La jeune Constance Lachapelle était heureuse de pouvoir participer à l’activité.

Intéresser les filles à la science

Intéresser les jeunes filles aux domaines scientifiques, technologiques et numériques : c’est la mission que s’est donnée Grandir sans frontières. Depuis quelques mois, l’organisme montréalais visite les régions du Québec et offre la possibilité aux fillettes de sept ans et plus d’essayer gratuitement des activités telles que la programmation d’un jeu vidéo, de robots, de l’impression 3D et de la réalité virtuelle.

La directrice générale de l’organisme, Anaïs Michaud, juge important que les jeunes filles puissent découvrir les métiers des sciences et technologies qui existent. « Il a été constaté que 80 % des postes dans ces domaines sont occupés par des hommes. L’activité est populaire, on attendait près de 200 personnes », explique-t-elle, ajoutant que l’activité la plus populaire est la création de jeux vidéo.

Bien sûr, les petits garçons étaient aussi invités à participer aux ateliers. « Leur droit d’entrée est de venir accompagné d’une fille.
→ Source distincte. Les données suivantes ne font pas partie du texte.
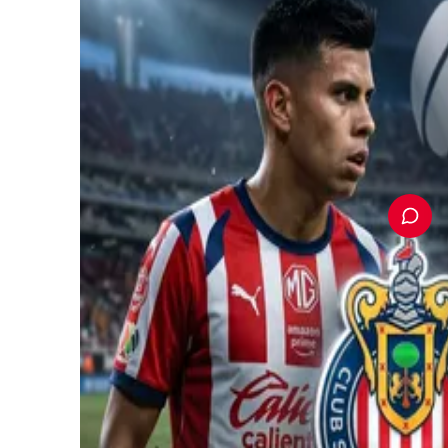
PUBLICIDAD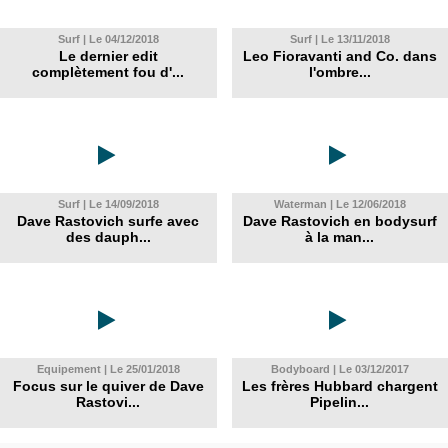
Surf | Le 04/12/2018
Surf | Le 13/11/2018
Le dernier edit
Leo Fioravanti and Co. dans
complètement fou d'...
l'ombre...
Surf | Le 14/09/2018
Waterman | Le 12/06/2018
Dave Rastovich surfe avec
Dave Rastovich en bodysurf
des dauph...
à la man...
Equipement | Le 25/01/2018
Bodyboard | Le 03/12/2017
Focus sur le quiver de Dave
Les frères Hubbard chargent
Rastovi...
Pipelin...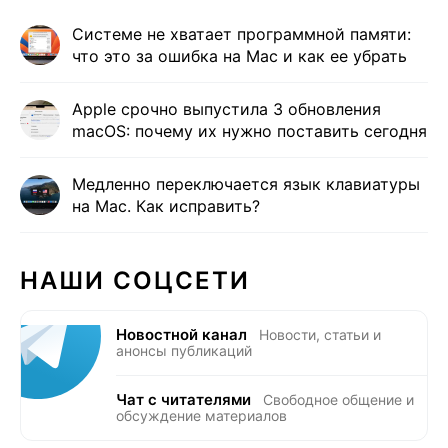
Системе не хватает программной памяти:
что это за ошибка на Mac и как ее убрать
Apple срочно выпустила 3 обновления
macOS: почему их нужно поставить сегодня
Медленно переключается язык клавиатуры
на Mac. Как исправить?
НАШИ СОЦСЕТИ
Новостной канал
Новости, статьи и
анонсы публикаций
Чат с читателями
Свободное общение и
обсуждение материалов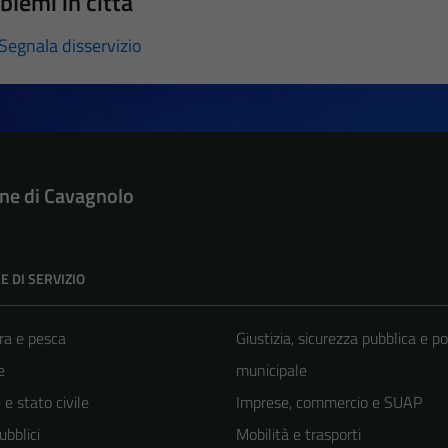
blemi in città
Segnala disservizio
e di Cavagnolo
E DI SERVIZIO
ra e pesca
Giustizia, sicurezza pubblica e po
e
municipale
e stato civile
Imprese, commercio e SUAP
ubblici
Mobilità e trasporti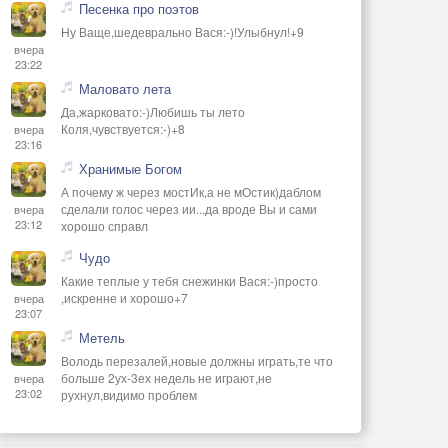
Песенка про поэтов
Ну Ваще,шедеврально Вася:-)!Улыбнул!+9
вчера
23:22
Маловато лета
Да,жарковато:-)Любишь ты лето
Коля,чувствуется:-)+8
вчера
23:16
Хранимые Богом
А почему ж через мостИк,а не мОстик)даблом
сделали голос через ии...да вроде Вы и сами
вчера
23:12
хорошо справл
Чудо
Какие теплые у тебя снежинки Вася:-)просто
,искренне и хорошо+7
вчера
23:07
Метель
Володь перезалей,новые должны играть,те что
больше 2ух-3ех недель не играют,не
вчера
23:02
рухнул,видимо проблем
Une sœur, une cousine, une camarade de classe, peu importe. C’est un événement familial, il va de soi que personne ne sera refusé à l’entrée », spécifie Mme Michaud.

Constance Lachapelle, une jeune fille, était heureuse de pouvoir participer à l’activité. « J’aime beaucoup les robots et l’informatique! lance-t-elle. Je trouve qu’ils font avancer. Je ne veux pas occuper un poste de scientifique, mais j’ai du plaisir! »

Desgraff

Quant à elle, l’école de jeux vidéo Desgraff a présenté un kiosque lors de l’activité. Le directeur général de l’entreprise située à Sherbrooke et Longueuil, David Deschênes, s’est dit impressionné par le contenu montré. « Nous, on veut stimuler les demoiselles à s’inscrire à des programmes de formation. On trouve qu’il y a un débalancement sur le marché. Par contre, on voudrait les féliciter de s’être inscrites dans les cours d’animation 3D. Avant, on avait environ 5 % de femmes. Maintenant, on parle de 30 à 40 % », affirme-t-il, réjoui.

Cependant, en programmation, très peu de femmes s’inscrivent. « Je ne sais pas pourquoi il n’y a pas beaucoup de femmes intéressées à la programmation. On n’a pas eu de femme en 10 ans. À Longueuil, on en a eu une, on lui a déroulé le tapis rouge! » résume-t-il.